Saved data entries
^^^^^^^^^^^^^^^^
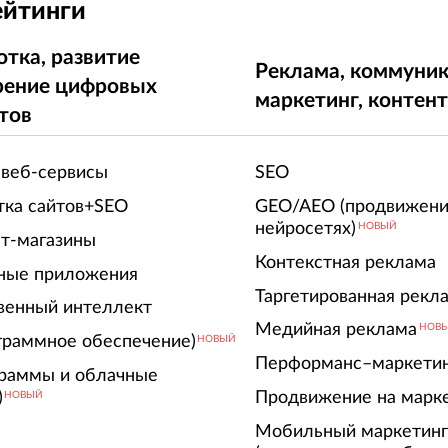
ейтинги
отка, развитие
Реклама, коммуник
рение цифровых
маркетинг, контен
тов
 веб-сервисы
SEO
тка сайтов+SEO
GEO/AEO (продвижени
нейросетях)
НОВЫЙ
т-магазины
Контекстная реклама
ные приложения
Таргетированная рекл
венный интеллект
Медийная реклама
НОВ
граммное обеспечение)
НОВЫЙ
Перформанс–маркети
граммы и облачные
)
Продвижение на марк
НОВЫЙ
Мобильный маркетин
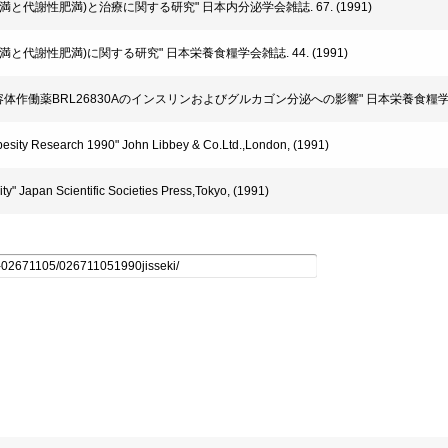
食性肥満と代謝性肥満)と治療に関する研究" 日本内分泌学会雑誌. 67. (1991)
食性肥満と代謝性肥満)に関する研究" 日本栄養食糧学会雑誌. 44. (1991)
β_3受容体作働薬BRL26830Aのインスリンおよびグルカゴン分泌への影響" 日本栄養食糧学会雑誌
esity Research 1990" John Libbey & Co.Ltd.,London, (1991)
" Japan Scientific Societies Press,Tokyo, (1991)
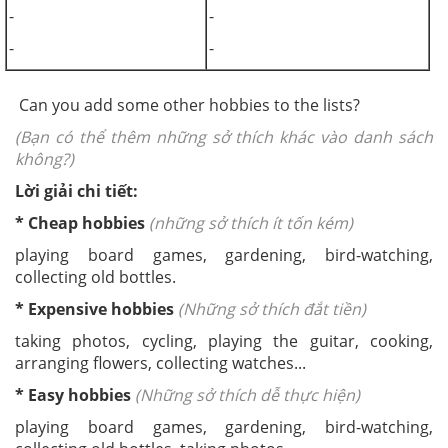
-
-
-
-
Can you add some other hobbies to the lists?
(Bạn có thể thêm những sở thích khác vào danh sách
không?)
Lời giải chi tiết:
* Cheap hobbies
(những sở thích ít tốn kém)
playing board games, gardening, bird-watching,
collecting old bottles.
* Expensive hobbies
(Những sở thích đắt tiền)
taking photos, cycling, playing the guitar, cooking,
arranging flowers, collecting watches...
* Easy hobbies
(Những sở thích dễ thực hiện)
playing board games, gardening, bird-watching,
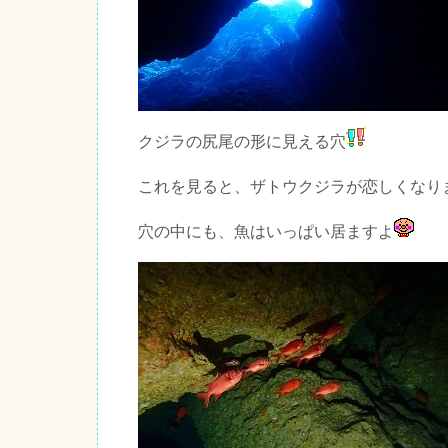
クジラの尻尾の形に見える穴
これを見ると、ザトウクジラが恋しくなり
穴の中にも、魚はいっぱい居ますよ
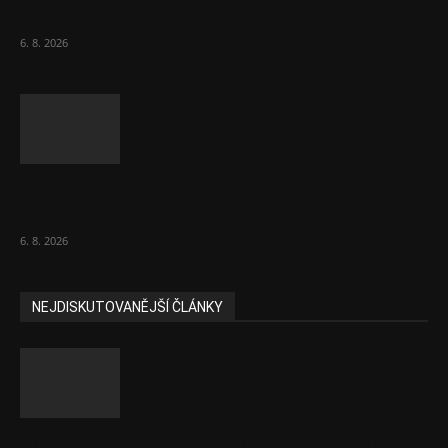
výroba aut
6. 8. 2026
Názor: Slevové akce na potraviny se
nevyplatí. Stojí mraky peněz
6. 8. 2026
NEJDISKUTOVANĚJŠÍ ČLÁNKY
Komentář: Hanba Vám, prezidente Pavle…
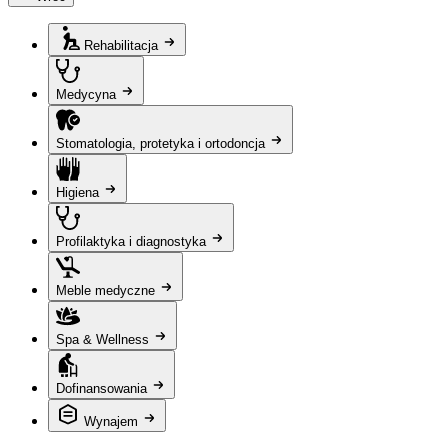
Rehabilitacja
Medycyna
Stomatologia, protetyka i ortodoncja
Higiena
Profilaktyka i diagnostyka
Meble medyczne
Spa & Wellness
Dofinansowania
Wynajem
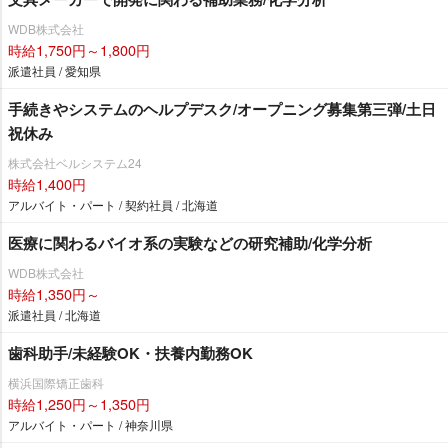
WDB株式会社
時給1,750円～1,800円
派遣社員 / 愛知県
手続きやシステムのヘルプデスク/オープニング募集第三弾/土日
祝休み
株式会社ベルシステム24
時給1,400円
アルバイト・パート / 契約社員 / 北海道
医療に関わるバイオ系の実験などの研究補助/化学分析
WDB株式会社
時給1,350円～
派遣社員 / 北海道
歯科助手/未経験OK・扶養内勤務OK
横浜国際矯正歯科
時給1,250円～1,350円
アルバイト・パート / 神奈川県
^^^^^^^^^^^^^^^^
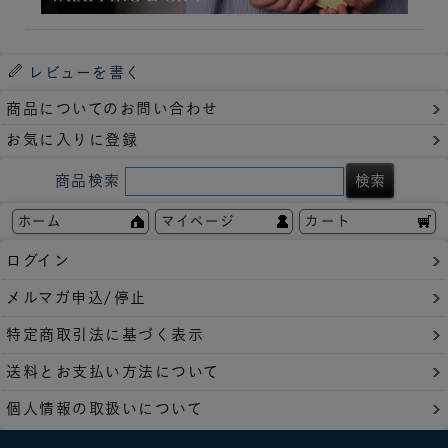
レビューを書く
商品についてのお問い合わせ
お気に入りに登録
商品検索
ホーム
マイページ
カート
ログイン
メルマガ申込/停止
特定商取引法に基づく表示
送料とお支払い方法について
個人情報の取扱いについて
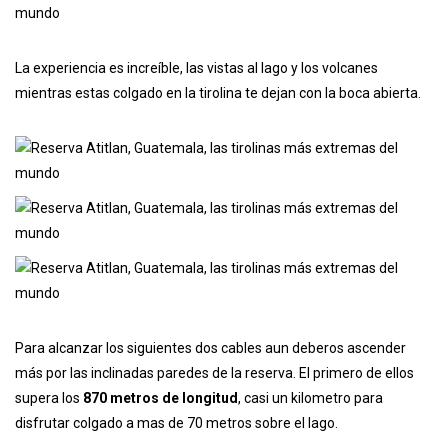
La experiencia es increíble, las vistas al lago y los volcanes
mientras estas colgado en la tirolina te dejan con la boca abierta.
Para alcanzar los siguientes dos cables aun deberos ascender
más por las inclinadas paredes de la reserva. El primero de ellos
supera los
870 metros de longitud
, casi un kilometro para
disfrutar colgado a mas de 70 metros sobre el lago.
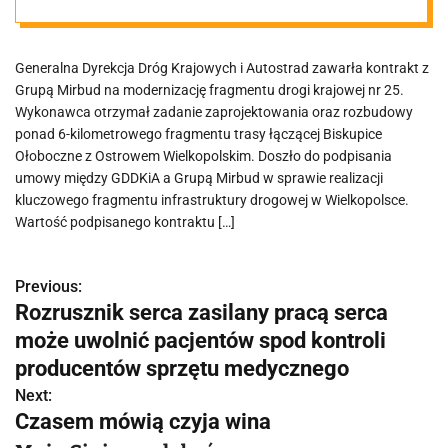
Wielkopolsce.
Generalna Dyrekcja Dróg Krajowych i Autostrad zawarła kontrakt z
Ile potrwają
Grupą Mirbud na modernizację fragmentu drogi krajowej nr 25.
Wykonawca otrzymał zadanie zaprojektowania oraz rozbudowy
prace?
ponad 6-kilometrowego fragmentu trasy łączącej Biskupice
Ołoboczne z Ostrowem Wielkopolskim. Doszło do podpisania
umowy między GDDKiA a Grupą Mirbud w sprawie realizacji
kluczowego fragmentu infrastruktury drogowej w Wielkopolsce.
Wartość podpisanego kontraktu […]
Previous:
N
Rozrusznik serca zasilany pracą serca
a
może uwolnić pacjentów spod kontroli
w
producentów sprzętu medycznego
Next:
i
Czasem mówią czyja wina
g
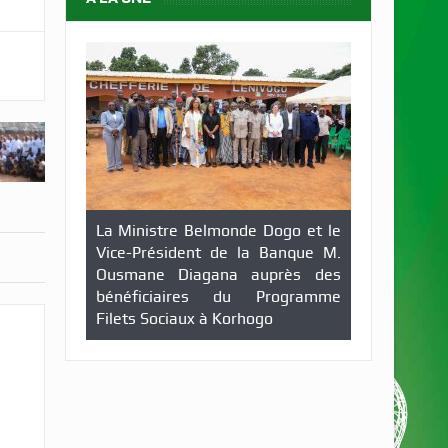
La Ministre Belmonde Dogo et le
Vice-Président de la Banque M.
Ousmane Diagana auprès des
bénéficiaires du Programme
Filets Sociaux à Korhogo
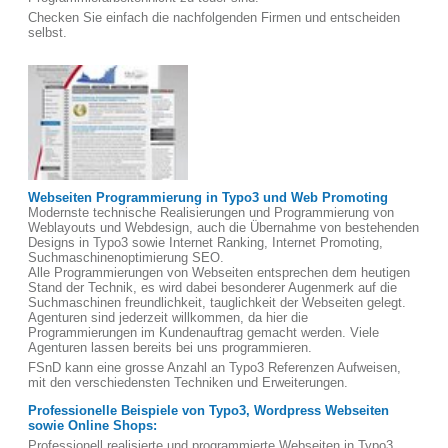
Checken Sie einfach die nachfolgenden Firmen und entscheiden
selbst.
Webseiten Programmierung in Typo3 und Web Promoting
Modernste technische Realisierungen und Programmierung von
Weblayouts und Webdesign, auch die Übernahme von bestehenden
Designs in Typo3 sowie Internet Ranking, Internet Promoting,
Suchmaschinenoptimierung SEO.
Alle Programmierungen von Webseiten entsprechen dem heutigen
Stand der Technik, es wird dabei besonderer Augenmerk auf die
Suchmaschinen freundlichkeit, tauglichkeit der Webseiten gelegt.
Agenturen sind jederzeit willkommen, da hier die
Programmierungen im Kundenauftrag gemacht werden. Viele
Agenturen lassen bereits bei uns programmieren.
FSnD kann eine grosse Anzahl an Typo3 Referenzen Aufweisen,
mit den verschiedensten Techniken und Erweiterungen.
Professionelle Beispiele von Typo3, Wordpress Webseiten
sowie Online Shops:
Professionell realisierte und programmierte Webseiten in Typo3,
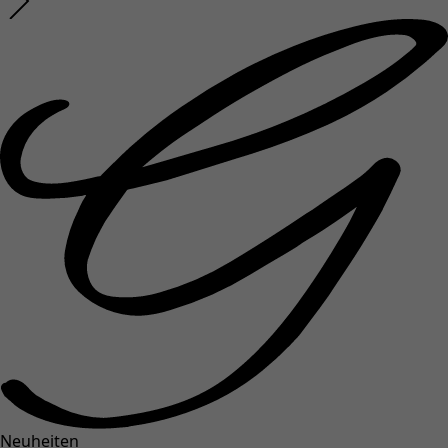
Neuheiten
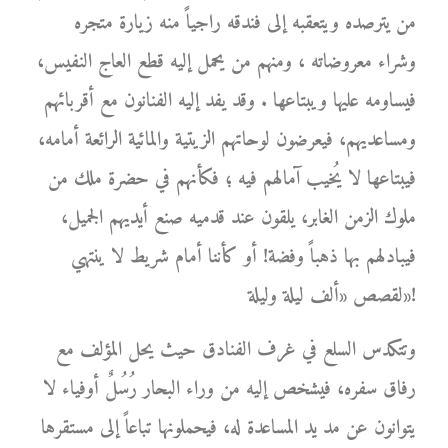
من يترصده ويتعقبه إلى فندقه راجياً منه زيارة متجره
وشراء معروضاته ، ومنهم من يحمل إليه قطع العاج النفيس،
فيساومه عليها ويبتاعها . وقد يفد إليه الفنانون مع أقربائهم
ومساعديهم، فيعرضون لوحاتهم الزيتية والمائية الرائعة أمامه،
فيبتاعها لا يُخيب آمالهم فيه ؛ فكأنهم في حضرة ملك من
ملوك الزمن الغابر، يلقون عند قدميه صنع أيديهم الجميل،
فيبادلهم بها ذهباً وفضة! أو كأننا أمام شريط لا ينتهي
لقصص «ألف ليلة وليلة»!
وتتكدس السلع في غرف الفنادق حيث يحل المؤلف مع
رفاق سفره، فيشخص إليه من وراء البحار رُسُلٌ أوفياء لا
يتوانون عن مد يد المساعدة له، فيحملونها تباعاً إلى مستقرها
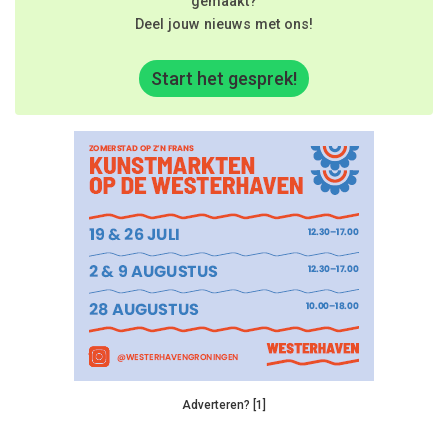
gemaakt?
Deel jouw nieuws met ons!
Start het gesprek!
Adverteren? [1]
^^^^^^^^^^^^^^^^
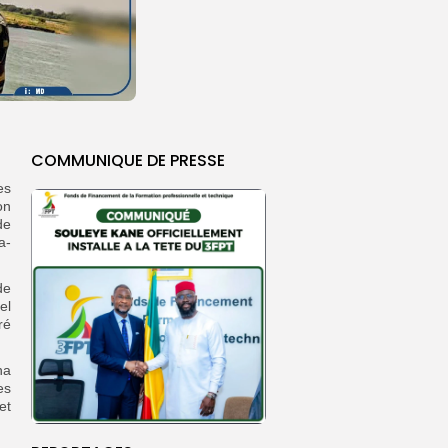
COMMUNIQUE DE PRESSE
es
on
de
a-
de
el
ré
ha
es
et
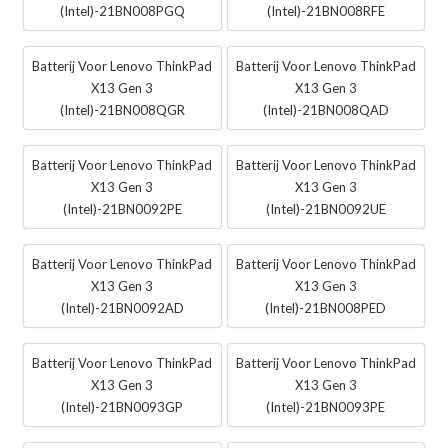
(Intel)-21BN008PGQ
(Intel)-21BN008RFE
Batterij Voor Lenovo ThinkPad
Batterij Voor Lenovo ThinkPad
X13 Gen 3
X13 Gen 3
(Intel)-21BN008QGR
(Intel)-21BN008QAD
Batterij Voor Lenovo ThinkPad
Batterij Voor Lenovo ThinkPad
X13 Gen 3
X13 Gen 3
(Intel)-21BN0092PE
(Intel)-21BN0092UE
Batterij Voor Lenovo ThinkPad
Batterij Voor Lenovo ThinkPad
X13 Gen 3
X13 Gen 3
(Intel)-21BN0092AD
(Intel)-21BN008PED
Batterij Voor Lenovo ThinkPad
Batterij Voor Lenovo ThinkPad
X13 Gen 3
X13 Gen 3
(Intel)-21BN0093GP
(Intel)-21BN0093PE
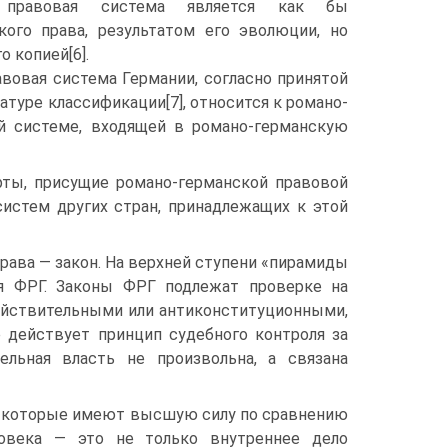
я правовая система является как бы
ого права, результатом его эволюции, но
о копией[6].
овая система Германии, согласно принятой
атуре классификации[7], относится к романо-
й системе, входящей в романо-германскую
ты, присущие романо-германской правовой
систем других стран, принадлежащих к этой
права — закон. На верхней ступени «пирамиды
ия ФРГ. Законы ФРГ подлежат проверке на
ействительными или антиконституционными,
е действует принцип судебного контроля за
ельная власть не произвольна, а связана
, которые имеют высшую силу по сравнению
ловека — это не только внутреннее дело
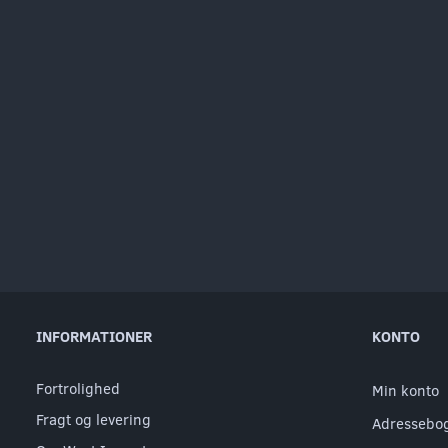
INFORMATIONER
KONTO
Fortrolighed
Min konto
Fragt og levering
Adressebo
^^^^^^^^^^^^^^^^
YOUR TASK: If a picture sits between the line containing "taking photos, cycling, playing" and the line containing "アルバイト・パート / 神奈川県", leave it out, and return the lines of that range above exactly, both ends included.

EXERCISE RESULT:
taking photos, cycling, playing the guitar, cooking,
arranging flowers, collecting watches...
* Easy hobbies
(Những sở thích dễ thực hiện)
playing board games, gardening, bird-watching,
クジラの尻尾の形に見える穴
これを見ると、ザトウクジラが恋しくなり
穴の中にも、魚はいっぱい居ますよ
výroba aut
6. 8. 2026
Názor: Slevové akce na potraviny se
nevyplatí. Stojí mraky peněz
6. 8. 2026
NEJDISKUTOVANĚJŠÍ ČLÁNKY
Komentář: Hanba Vám, prezidente Pavle…
Rehabilitacja
Medycyna
Stomatologia, protetyka i ortodoncja
Higiena
Profilaktyka i diagnostyka
Meble medyczne
Spa & Wellness
Dofinansowania
Wynajem
WDB株式会社
時給1,750円～1,800円
派遣社員 / 愛知県
手続きやシステムのヘルプデスク/オープニング募集第三弾/土日
祝休み
株式会社ベルシステム24
時給1,400円
アルバイト・パート / 契約社員 / 北海道
医療に関わるバイオ系の実験などの研究補助/化学分析
WDB株式会社
時給1,350円～
派遣社員 / 北海道
歯科助手/未経験OK・扶養内勤務OK
横浜国際矯正歯科
時給1,250円～1,350円
アルバイト・パート / 神奈川県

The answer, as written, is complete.